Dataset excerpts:
[Start of Attachment]

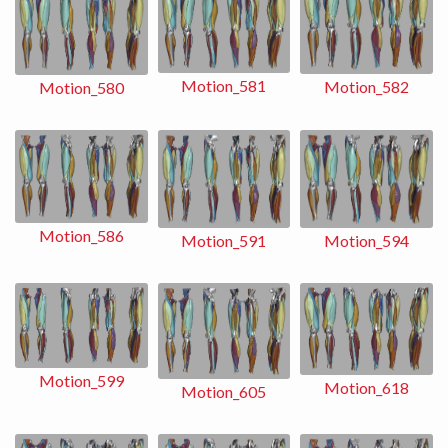
Motion_581
Motion_582
Motion_580
Motion_586
Motion_591
Motion_594
Motion_599
Motion_618
Motion_605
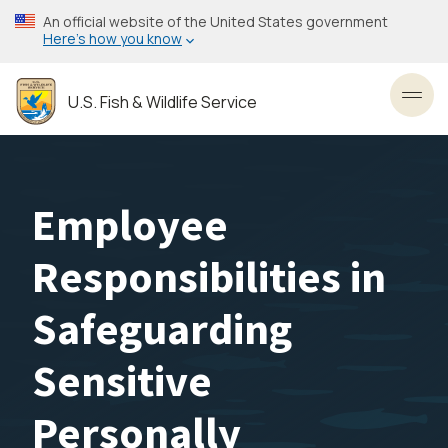
Skip
An official website of the United States government
to
Here’s how you know
main
content
U.S. Fish & Wildlife Service
Toggl
Employee
Responsibilities in
Safeguarding
Sensitive
Personally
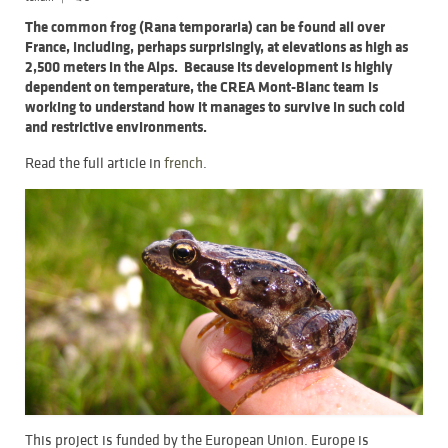
The common frog (Rana temporaria) can be found all over
France, including, perhaps surprisingly, at elevations as high as
2,500 meters in the Alps. Because its development is highly
dependent on temperature, the CREA Mont-Blanc team is
working to understand how it manages to survive in such cold
and restrictive environments.
Read the full article in
french
.
This project is funded by the European Union. Europe is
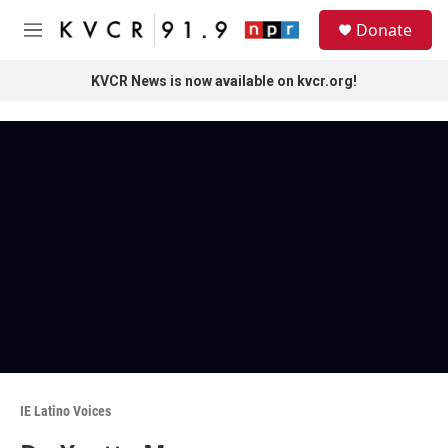
Skip to main content
S
Donate
e
M
a
e
r
n
KVCR News is now available on kvcr.org!
c
u
h
u
e
r
y
IE Latino Voices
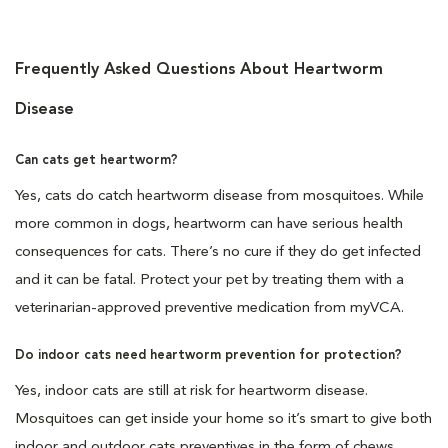
Frequently Asked Questions About Heartworm
Disease
Can cats get heartworm?
Yes, cats do catch heartworm disease from mosquitoes. While
more common in dogs, heartworm can have serious health
consequences for cats. There’s no cure if they do get infected
and it can be fatal. Protect your pet by treating them with a
veterinarian-approved preventive medication from myVCA.
Do indoor cats need heartworm prevention for protection?
Yes, indoor cats are still at risk for heartworm disease.
Mosquitoes can get inside your home so it’s smart to give both
indoor and outdoor cats preventives in the form of chews,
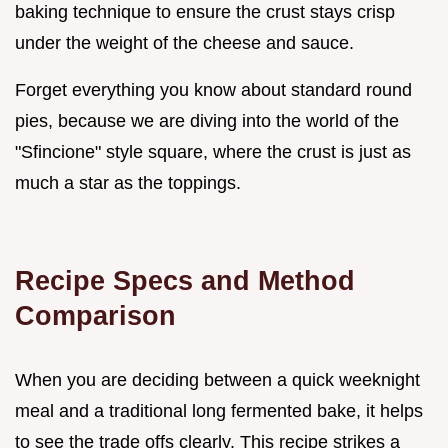
baking technique to ensure the crust stays crisp
under the weight of the cheese and sauce.
Forget everything you know about standard round
pies, because we are diving into the world of the
"Sfincione" style square, where the crust is just as
much a star as the toppings.
Recipe Specs and Method
Comparison
When you are deciding between a quick weeknight
meal and a traditional long fermented bake, it helps
to see the trade offs clearly. This recipe strikes a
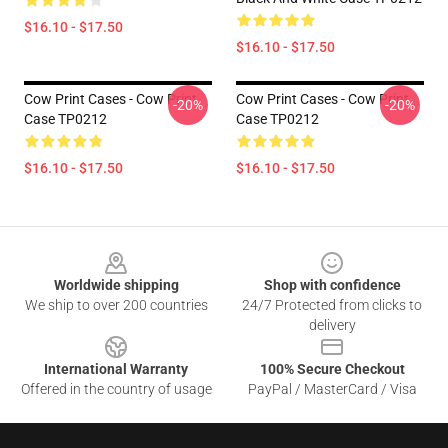
$16.10 - $17.50
$16.10 - $17.50
Cow Print Cases - Cow Print
Cow Print Cases - Cow Print
-20%
-20%
Case TP0212
Case TP0212
$16.10 - $17.50
$16.10 - $17.50
Footer
Worldwide shipping
Shop with confidence
We ship to over 200 countries
24/7 Protected from clicks to
delivery
International Warranty
100% Secure Checkout
Offered in the country of usage
PayPal / MasterCard / Visa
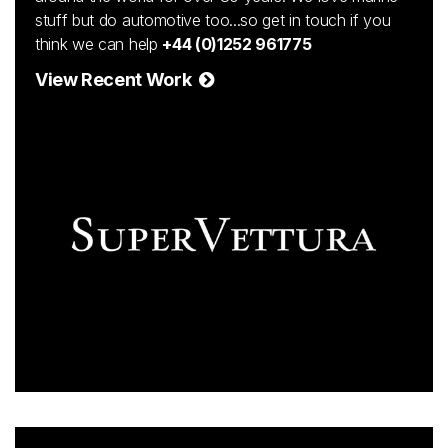
stuff but do automotive too...so get in touch if you
think we can help
+44 (0)1252 961775
View Recent Work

[End of Attachment]

Instructions to follow: The task calls for duplicating the data exactly, with no images kept.

Finished exercise:
Motion_581
Motion_582
Motion_580
Motion_586
Motion_591
Motion_594
Motion_599
Motion_618
Motion_605
Skip
An official website of the United States government
to
Here’s how you know
main
content
U.S. Fish & Wildlife Service
Toggl
Employee
Responsibilities in
Safeguarding
Sensitive
Personally
The common frog (Rana temporaria) can be found all over
France, including, perhaps surprisingly, at elevations as high as
2,500 meters in the Alps. Because its development is highly
dependent on temperature, the CREA Mont-Blanc team is
working to understand how it manages to survive in such cold
and restrictive environments.
Read the full article in
french
.
This project is funded by the European Union. Europe is
Skip to main content
S
Donate
e
M
a
e
r
n
KVCR News is now available on kvcr.org!
c
u
h
u
e
r
y
IE Latino Voices
Frequently Asked Questions About Heartworm
Disease
Can cats get heartworm?
Yes, cats do catch heartworm disease from mosquitoes. While
more common in dogs, heartworm can have serious health
consequences for cats. There’s no cure if they do get infected
and it can be fatal. Protect your pet by treating them with a
veterinarian-approved preventive medication from myVCA.
Do indoor cats need heartworm prevention for protection?
Yes, indoor cats are still at risk for heartworm disease.
Mosquitoes can get inside your home so it’s smart to give both
indoor and outdoor cats preventives in the form of chews,
baking technique to ensure the crust stays crisp
under the weight of the cheese and sauce.
Forget everything you know about standard round
pies, because we are diving into the world of the
"Sfincione" style square, where the crust is just as
much a star as the toppings.
Recipe Specs and Method
Comparison
When you are deciding between a quick weeknight
meal and a traditional long fermented bake, it helps
to see the trade offs clearly. This recipe strikes a
$16.10 - $17.50
$16.10 - $17.50
Cow Print Cases - Cow Print
Cow Print Cases - Cow Print
-20%
-20%
Case TP0212
Case TP0212
$16.10 - $17.50
$16.10 - $17.50
Footer
Worldwide shipping
Shop with confidence
We ship to over 200 countries
24/7 Protected from clicks to
delivery
International Warranty
100% Secure Checkout
Offered in the country of usage
PayPal / MasterCard / Visa
stuff but do automotive too...so get in touch if you
think we can help
+44 (0)1252 961775
View Recent Work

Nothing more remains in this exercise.